● **EXERCISE OBJECTIVE**
Read through the listing below and return only the lines containing "statt".

..............................

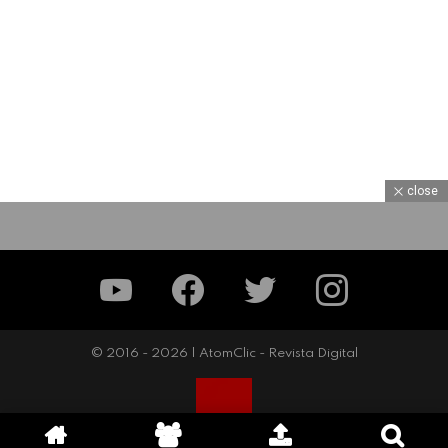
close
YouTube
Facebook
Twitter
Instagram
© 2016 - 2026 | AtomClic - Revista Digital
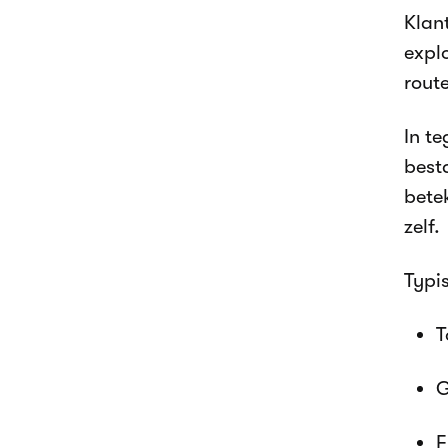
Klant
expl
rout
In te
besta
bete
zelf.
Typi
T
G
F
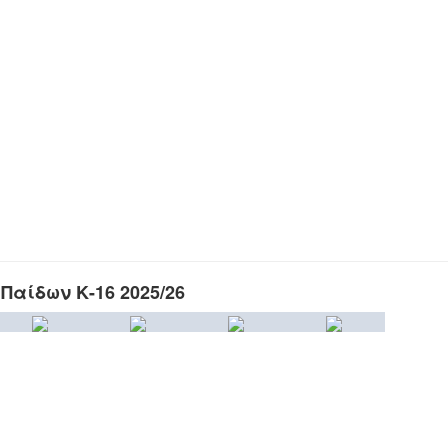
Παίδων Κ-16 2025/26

..............................

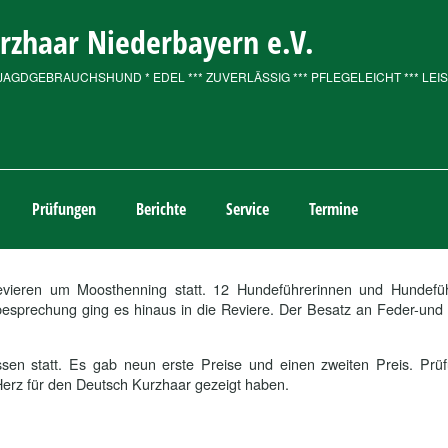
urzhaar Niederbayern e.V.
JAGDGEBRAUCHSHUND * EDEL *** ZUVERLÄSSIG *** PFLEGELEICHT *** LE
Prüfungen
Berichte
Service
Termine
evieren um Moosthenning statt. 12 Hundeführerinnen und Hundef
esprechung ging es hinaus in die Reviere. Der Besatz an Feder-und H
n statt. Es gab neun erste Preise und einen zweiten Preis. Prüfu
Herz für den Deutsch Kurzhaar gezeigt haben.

..............................

● **EXPECTED ANSWER**
evieren um Moosthenning statt. 12 Hundeführerinnen und Hundef
n statt. Es gab neun erste Preise und einen zweiten Preis. Prüfu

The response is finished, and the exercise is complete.